1年半 EyeSight Ver.2 を使ってみて、さすがにまだ プリクラッシュ ブレーキ のお世話になったことはないが、クルマ という乗り物が、基本的に 有視界 での使用を前提としたものである以上、リアルタイムでの状況判断はステレオカメラ方式に圧倒的な 「伸び代」があると私は思う。

 こうした 予防安全システム の制御 には、膨大な 技術的蓄積 と リアルワールド における 実証実験 の積み重ねが必要だ。それをやらずに「ポッと出し」で発売するメーカーが相次いだ。

 プリクラッシュブレーキが付いたあるクルマで、一定以上の速度では止まらず、フェンスに突っ込んで大ケガしてしまった、というニュースを聞いた。「クルマ には異常がない」、「システム を過信してはいけません」などと、メーカー としてはいろいろ 「言い訳」 はできるだろう。そもそも クルマ を 運転する、という行為によって起こるすべての 「責任」 はドライバーに帰すべきものだから。

 だが、「ない」 と分かっていたら起こりえなかった事故だ。メーカーにしても、こんなことが起こり得る可能性はシステムの性能を考えれば最初から予測できたはずだ。だったら、どうしてそんな 「不完全なもの」 を改良の手を加えることなく世に出したのか? そのメーカーの 「モノ造り」 というものに対する考え方の 「底の浅さ」 が透けて見えるのである。

 しつこいが、技術とは 一朝一夕 で 完成するものではない。
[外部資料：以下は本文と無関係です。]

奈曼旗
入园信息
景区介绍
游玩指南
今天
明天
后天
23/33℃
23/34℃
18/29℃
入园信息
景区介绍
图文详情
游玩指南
EyeSight の歩んできた 25年 という歳月を思う時、ひとつの技術を守り育て、モノにするためには、その技術が目指すべき方向性についての明確なビジョンと、日々の小さな進歩を疎かにせず地道に積み重ねる、頑な信念がなければならないと痛感させられる。

 自動車によって悲嘆に暮れる人々を生み出してはならない。

 今回、EyeSight Ver.3 では、ステレオカメラ が カラー化 されている。これによって、前車のストップランプが認識可能になり、従来、80m先までだった 前方捕捉距離 が 120m まで伸びている。だからより緻密かつスムーズな前車追従、プリクラッシュ ブレーキ のコントロールが可能になっている。
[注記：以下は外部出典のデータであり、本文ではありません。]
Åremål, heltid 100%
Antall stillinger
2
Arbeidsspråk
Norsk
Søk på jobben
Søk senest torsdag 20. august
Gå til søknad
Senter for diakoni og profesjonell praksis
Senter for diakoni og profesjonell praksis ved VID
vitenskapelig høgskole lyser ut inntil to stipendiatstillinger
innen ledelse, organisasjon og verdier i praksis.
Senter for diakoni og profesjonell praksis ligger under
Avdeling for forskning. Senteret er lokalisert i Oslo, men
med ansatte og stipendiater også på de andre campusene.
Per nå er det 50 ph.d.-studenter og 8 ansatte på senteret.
 併せて、前方視野角 の 40% 広角化、そして 「極め付き」 が、アクティブ キープ レーン(車線逸脱防止機能) が追加されている。

 これは、65q/h 以上で、ステアリングに手を添えてないと、約10秒 で解除されてしまうから、ずぼらな運転を奨励するものではない。そういう クルマ がお望みなら、他のメーカーに行けばいい。

 その作動は、大きく車線を外れると警報音とともに ギューッ と車線中央内に引き戻されるが、轍などで少し直進から進路がズレたなぁ、と感じた時にも 「見えざる手」 が ごく自然に ゆっくりと 車線の中央へトレースしてくれる。

 その制御の緻密さと自然さは、ACC の完成度と併せて、確実に 世界一 である。